Here is the really old move count of mine that Ron was talking about. I have no clue where I am at now. Hope it helps. BTW, what did you mean by my move count being negative Jason?

Centers: 69, 72, 65, 74, 66=69.2
Edges: 91, 81, 79, 83, 79=82.6


----------



## UMichSpeedCubist (Jun 15, 2008)

I specialize in reducing turn-count for 5x5 (as opposed to reducing my times apparently) and did two attempts just now. I got parity on both, but since I can't do the alg slow enough to keep count I will list the result before executing parity, but setup for the parity alg.

I got 54/63 on my first one, and 60/65 on the second. But I was extra careful during edges.


----------



## Mike Hughey (Jun 15, 2008)

Kal El said:


> BTW, what did you mean by my move count being negative Jason?



Don't tell me you haven't seen this?
http://cube.garron.us/misc/frank_morris.htm

Obviously it's another fact that just belongs in there.


----------



## FrankMorris (Jun 15, 2008)

Wow, I had not seen that. I have been out of the loop lately. Perhaps I should pay better attention.

This came at a perfect time.

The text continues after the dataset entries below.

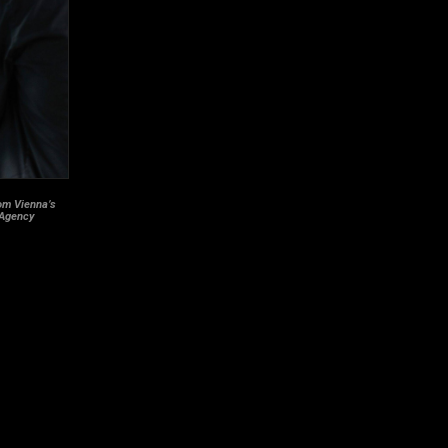
rom Vienna’s
 Agency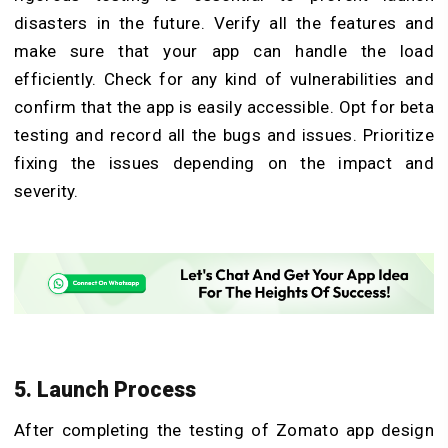
disasters in the future. Verify all the features and
make sure that your app can handle the load
efficiently. Check for any kind of vulnerabilities and
confirm that the app is easily accessible. Opt for beta
testing and record all the bugs and issues. Prioritize
fixing the issues depending on the impact and
severity.
5. Launch Process
After completing the testing of Zomato app design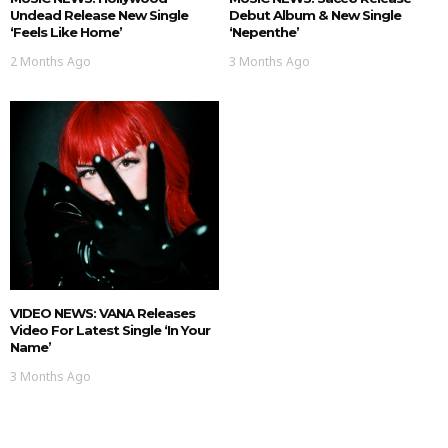
Undead Release New Single
Debut Album & New Single
‘Feels Like Home’
‘nepenthe’
2 Months Ago
3 Months Ago
VIDEO NEWS: VANA Releases
Video For Latest Single ‘In Your
Name’
3 Months Ago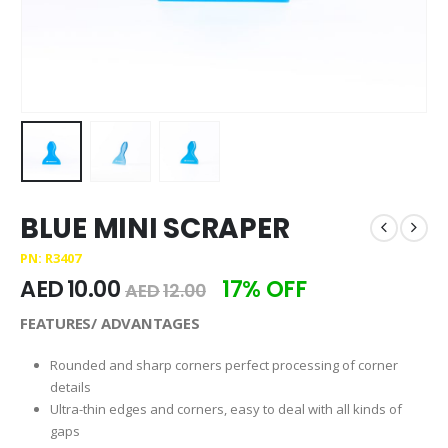
BLUE MINI SCRAPER
PN: R3407
AED
10.00
17% OFF
AED
12.00
FEATURES/ ADVANTAGES
Rounded and sharp corners perfect processing of corner
details
Ultra-thin edges and corners, easy to deal with all kinds of
gaps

I really need something to smile at in life. Thanks guys.


----------



## RobinBloehm (Jun 15, 2008)

What is your way to count your moves, do you count while solving or do you capture a video an count then?


----------



## unsolved (Mar 14, 2016)

Lucas Garron said:


> First try on 5x5x5:
> 
> 62 centers, 48.31
> 74 edges, 1:02.69
> ...



That is some impressive center move counts. My 5x5x5 program is experimenting with tredge-first (in an attempt to avoid parity at the end) vs. center-first in terms of which has the lower overall move count. So far, it seems centers-first wins, but in a few cases the tredge-first solutions have prevailed.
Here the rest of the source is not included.